Conoco to Buy Concho for $9.7 Billion to Create Shale Giant
Comment of the Day

October 19 2020

Commentary by Eoin Treacy

Conoco to Buy Concho for $9.7 Billion to Create Shale Giant

This article by Kevin Crowley and David Wethe for Bloomberg may be of interest to subscribers. Here is a section:

Houston-based Conoco emerged from the oil market slump in a relatively strong position with about US$7 billion of cash on hand. It recently resumed share buybacks. But its growth outlook is challenged: second-quarter production was down by almost 25 per cent from a year earlier after it joined many other US drillers in curbing output in response to lower prices.

Adding Concho will dramatically alter its production profile. The Midland, Texas-based shale company is entirely focused on the Permian and pumped 319,000 barrels in the second quarter, about six times what Conoco produced there.

The combination will save US$500 million a year by 2022, and hand shareholders more than 30 per cent of cash from operations through dividends and other distributions, the companies said.

The Conoco-Concho deal may also signal further mergers and acquisitions in the sector.

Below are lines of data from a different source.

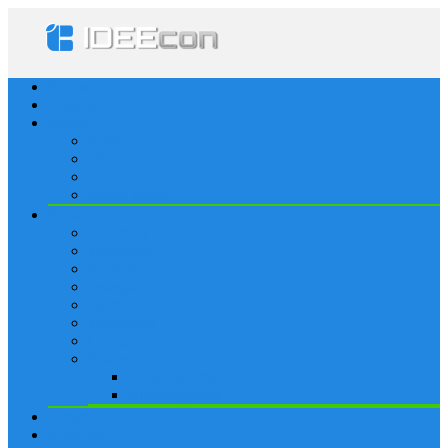
Startseite
Lösungen
Apple
Apps
iPhone
iPad
Apple Watch
Social
Facebook
Whatsapp
Snapchat
Instagram
Tumblr
WordPress
Google+
Spiele
Tricks & Cheats
Browsergames
Forum
Merkliste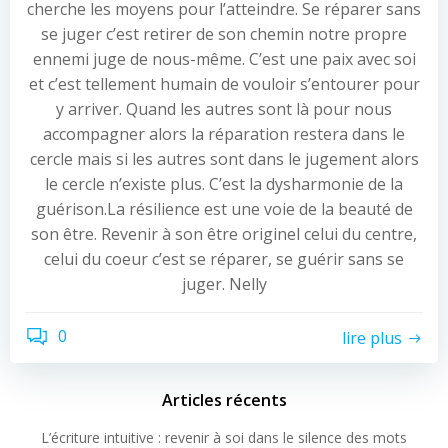
cherche les moyens pour l’atteindre. Se réparer sans
se juger c’est retirer de son chemin notre propre
ennemi juge de nous-même. C’est une paix avec soi
et c’est tellement humain de vouloir s’entourer pour
y arriver. Quand les autres sont là pour nous
accompagner alors la réparation restera dans le
cercle mais si les autres sont dans le jugement alors
le cercle n’existe plus. C’est la dysharmonie de la
guérison.La résilience est une voie de la beauté de
son être. Revenir à son être originel celui du centre,
celui du coeur c’est se réparer, se guérir sans se
juger. Nelly
0
lire plus
Articles récents
L’écriture intuitive : revenir à soi dans le silence des mots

Despite a compelling rationale for more consolidation in order to cut costs, a lack of cash and Wall Street's antipathy toward the sector has made it hard to get deals across the line.

Eoin Treacy's view

The USA is the global swing producer of crude oil. Not only does it have ample supply but the government is not reliant on revenues from oil to support its social programs. Together with the unique production profile of unconventional wells, supply can be tailored to the price environment. The one challenge that has impacted profitability has been the high cost of production. The large number of independent producers has been a factor in that condition.

Shale is a capital-intensive production model. It makes sense that as prices fluctuate the sector will consolidate around the producers best able to deploy capital in an efficient manner to lower the cost of production and ensure profitability. That will, over time, increase the resilience of the sector to occasional prices drawdowns while also lowering the global marginal cost of new production.

This year Conoco bought Concho and Chevron bought Noble Energy. Both shares are significantly above their March lows while some of the other majors who have not been as fleet-footed are testing their lows.  

The USA’s rig count appears to be bottoming and crude oil prices are steadying in the region of the trend mean and the psychological $40 area.

Car ownership has surged during the pandemic, even as miles driven has plummeted. Anecdotal reports of intense traffic in cities like London suggests more people will be driving when the lockdowns end. That suggests plenty of scope for a demand shock.